DATA TO EXAMINE START
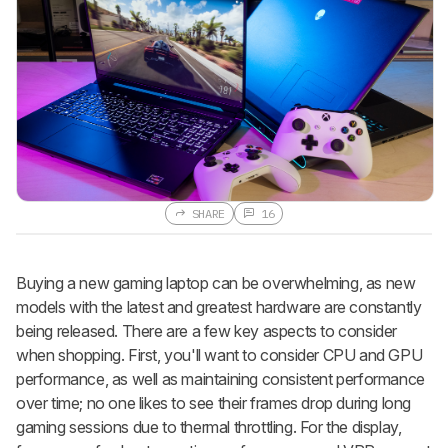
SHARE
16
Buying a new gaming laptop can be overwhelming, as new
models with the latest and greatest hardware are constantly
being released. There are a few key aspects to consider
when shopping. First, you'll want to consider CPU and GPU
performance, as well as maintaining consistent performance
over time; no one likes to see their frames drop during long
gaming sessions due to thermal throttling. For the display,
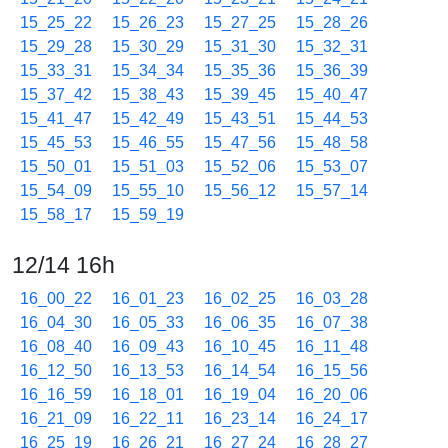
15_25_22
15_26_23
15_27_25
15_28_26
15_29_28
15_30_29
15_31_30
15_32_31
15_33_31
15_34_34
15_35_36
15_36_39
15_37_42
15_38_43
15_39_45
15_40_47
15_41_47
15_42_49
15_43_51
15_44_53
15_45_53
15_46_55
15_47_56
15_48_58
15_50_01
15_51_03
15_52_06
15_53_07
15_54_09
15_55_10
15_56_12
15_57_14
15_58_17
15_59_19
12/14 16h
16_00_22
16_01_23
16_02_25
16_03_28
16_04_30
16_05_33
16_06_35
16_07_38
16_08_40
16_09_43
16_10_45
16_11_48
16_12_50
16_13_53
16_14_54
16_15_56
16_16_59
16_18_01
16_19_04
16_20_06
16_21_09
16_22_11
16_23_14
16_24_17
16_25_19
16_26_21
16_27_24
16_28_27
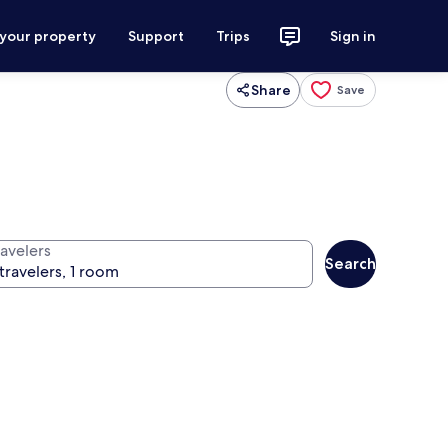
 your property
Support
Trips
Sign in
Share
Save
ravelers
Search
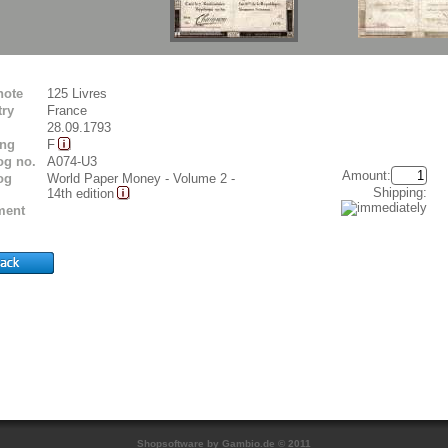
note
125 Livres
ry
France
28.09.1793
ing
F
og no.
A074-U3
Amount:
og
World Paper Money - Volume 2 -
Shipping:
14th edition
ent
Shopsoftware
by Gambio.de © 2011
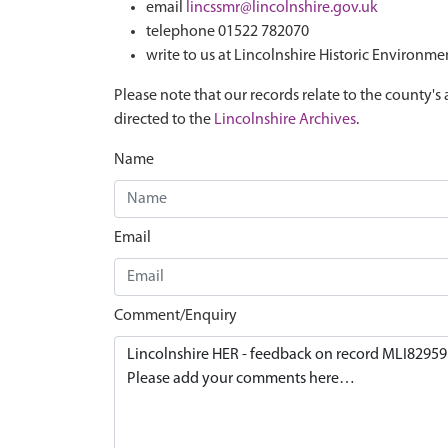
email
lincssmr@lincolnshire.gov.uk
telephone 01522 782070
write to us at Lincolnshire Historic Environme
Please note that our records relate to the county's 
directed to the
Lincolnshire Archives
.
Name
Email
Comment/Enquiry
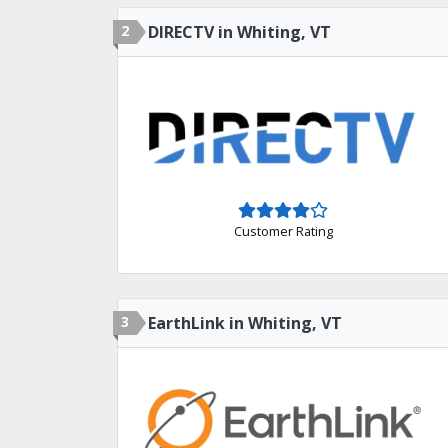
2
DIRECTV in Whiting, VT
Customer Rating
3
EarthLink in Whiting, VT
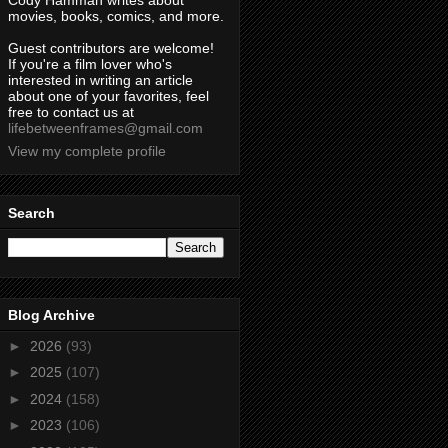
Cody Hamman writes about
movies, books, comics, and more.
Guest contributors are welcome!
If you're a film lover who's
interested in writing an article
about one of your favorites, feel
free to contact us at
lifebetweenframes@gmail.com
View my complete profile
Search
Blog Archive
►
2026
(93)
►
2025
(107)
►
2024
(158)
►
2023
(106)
DATA TO EXAMINE END
(WHAT YOU SHOULD DO): Only the lines from the one containing "lincssmr@lincolnshire.gov.uk" through the last line of the entries above should be copied, exactly as they are and without the pictures.

(RESPONSE TO THE EXERCISE):
lincssmr@lincolnshire.gov.uk
telephone 01522 782070
write to us at Lincolnshire Historic Environme
Please note that our records relate to the county's 
directed to the
Lincolnshire Archives
.
Name
Email
Comment/Enquiry
2
DIRECTV in Whiting, VT
Customer Rating
3
EarthLink in Whiting, VT
Cody Hamman writes about
movies, books, comics, and more.
Guest contributors are welcome!
If you're a film lover who's
interested in writing an article
about one of your favorites, feel
free to contact us at
lifebetweenframes@gmail.com
View my complete profile
Search
Blog Archive
►
2026
(93)
►
2025
(107)
►
2024
(158)
►
2023
(106)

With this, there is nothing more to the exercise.